# PROVIDED RECORDS
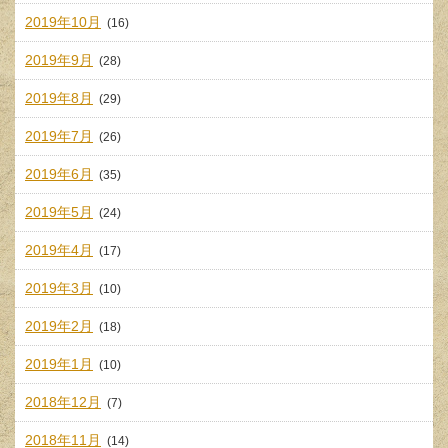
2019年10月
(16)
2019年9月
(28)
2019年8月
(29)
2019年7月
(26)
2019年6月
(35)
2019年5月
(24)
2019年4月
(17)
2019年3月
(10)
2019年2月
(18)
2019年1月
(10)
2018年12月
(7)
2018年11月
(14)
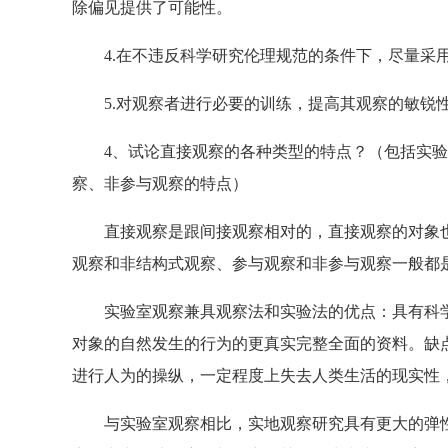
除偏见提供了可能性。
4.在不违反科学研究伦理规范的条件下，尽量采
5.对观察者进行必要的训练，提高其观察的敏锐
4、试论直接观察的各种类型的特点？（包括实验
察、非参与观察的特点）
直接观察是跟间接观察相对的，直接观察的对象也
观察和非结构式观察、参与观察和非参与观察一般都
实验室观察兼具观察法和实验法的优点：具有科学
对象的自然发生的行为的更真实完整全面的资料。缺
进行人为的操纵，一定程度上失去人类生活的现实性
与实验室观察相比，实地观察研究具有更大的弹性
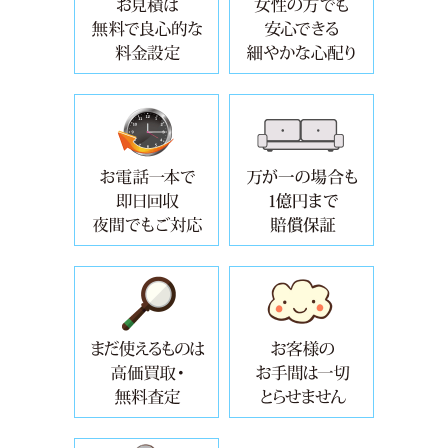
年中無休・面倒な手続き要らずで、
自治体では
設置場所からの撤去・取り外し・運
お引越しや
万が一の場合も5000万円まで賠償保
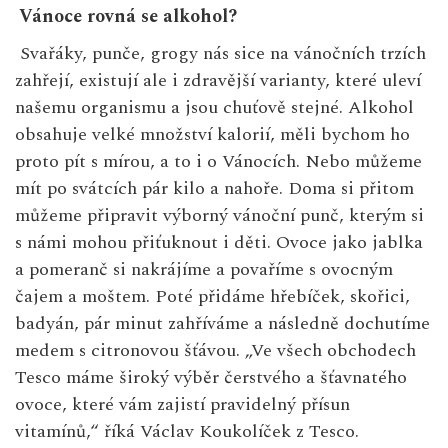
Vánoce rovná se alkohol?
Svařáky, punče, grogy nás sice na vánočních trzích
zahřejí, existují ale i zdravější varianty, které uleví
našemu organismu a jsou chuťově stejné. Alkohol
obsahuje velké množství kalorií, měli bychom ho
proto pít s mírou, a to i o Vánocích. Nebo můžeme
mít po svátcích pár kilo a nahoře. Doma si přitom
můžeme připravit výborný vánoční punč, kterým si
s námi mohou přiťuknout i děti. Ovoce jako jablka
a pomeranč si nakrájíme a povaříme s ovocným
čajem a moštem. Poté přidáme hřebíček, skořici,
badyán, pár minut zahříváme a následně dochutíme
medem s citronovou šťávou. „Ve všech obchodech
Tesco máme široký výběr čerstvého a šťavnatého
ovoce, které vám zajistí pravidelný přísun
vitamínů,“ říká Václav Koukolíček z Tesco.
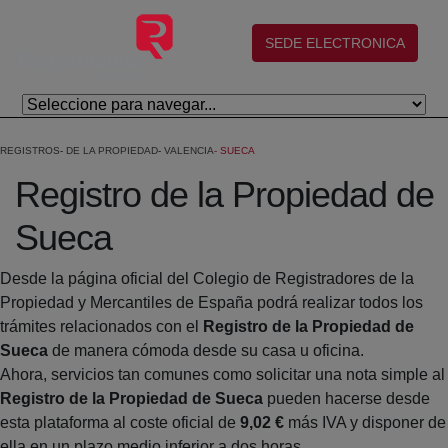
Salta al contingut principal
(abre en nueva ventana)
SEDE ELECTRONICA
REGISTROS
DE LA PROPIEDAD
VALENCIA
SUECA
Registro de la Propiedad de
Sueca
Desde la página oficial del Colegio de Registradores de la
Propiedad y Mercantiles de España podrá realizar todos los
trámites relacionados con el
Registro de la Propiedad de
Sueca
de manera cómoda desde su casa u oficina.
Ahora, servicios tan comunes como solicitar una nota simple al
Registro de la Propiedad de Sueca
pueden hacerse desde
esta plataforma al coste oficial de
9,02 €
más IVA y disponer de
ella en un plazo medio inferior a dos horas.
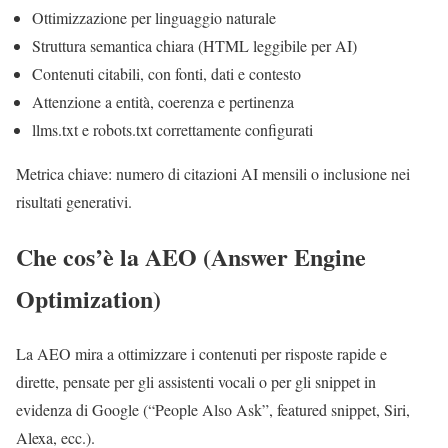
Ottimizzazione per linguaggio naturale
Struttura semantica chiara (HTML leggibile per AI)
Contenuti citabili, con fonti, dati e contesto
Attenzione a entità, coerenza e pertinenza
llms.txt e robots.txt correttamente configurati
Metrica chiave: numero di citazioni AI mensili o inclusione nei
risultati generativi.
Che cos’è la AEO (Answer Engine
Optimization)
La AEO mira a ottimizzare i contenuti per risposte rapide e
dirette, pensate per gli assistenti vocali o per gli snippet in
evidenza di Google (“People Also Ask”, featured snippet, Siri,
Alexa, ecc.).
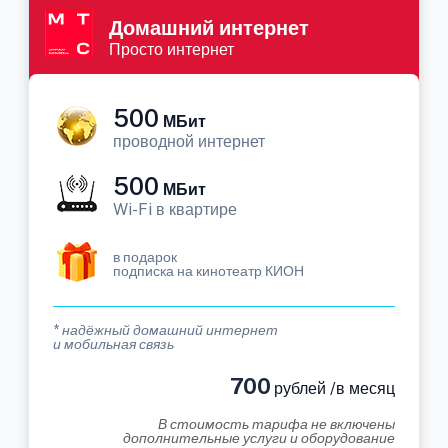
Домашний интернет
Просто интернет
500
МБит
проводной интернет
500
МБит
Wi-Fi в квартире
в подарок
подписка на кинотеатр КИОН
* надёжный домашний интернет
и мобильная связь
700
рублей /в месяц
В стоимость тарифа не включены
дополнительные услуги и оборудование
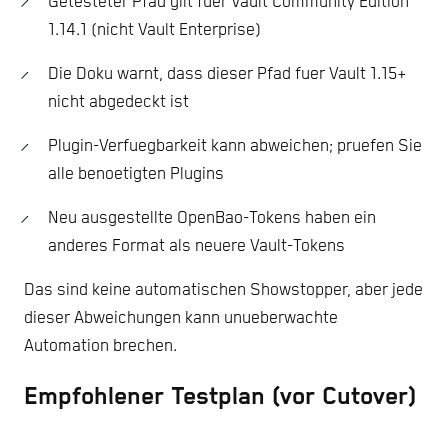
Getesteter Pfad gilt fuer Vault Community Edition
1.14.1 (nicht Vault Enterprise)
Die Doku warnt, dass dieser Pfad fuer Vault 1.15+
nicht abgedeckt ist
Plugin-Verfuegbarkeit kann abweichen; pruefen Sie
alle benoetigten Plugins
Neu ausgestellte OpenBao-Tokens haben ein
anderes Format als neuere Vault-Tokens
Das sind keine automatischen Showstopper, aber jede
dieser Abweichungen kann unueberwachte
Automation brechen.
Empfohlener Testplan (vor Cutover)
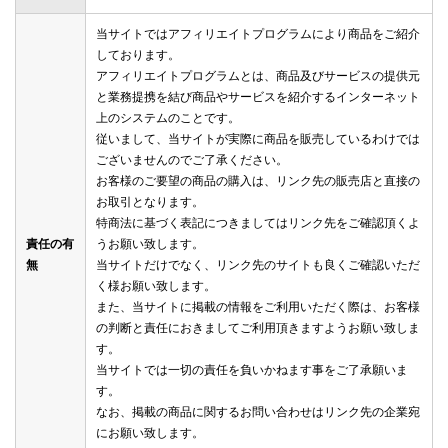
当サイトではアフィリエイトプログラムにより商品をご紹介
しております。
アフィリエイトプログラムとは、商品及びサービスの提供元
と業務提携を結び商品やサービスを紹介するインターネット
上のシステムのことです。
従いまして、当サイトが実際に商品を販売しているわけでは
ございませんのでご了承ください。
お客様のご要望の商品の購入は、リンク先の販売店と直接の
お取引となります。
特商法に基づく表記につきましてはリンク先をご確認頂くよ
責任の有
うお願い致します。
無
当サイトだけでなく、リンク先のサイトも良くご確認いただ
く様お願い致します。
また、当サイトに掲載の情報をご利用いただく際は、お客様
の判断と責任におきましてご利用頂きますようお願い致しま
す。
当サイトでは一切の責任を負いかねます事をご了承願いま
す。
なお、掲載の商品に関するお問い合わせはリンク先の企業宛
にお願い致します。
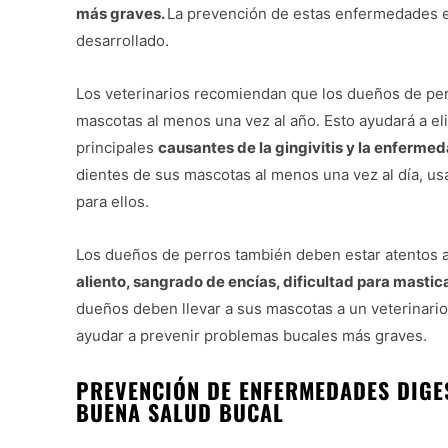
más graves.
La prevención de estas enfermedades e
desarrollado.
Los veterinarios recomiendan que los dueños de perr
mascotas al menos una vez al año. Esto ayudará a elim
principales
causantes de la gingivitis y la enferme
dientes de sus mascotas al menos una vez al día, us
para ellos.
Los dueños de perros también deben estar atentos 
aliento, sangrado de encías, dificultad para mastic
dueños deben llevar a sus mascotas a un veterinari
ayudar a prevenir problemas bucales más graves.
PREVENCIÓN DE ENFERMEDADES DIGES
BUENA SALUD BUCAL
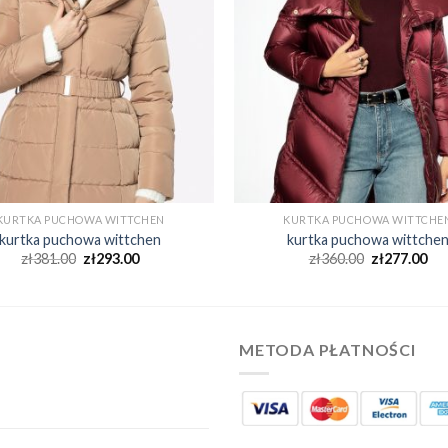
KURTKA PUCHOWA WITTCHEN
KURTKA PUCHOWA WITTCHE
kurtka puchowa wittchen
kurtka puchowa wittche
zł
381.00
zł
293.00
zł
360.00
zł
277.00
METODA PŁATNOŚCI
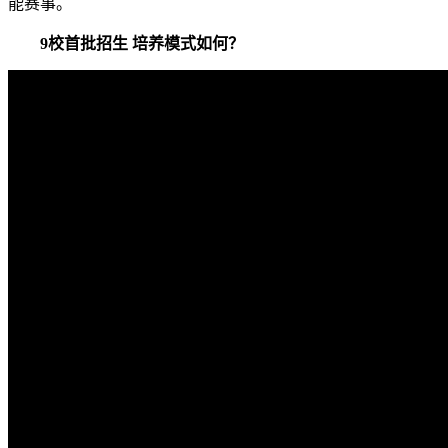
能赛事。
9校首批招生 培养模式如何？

# WORK TASK
Go back to the lines above and output, exactly as they stand, the ones from the line containing "なお、掲載の商品に関するお問い合わせはリンク先の企業宛" to the line containing "causantes de la gingivitis y la enferme". Leave all pictures behind.

# WRITTEN REPLY
なお、掲載の商品に関するお問い合わせはリンク先の企業宛
にお願い致します。
más graves.
La prevención de estas enfermedades e
desarrollado.
Los veterinarios recomiendan que los dueños de perr
mascotas al menos una vez al año. Esto ayudará a elim
principales
causantes de la gingivitis y la enferme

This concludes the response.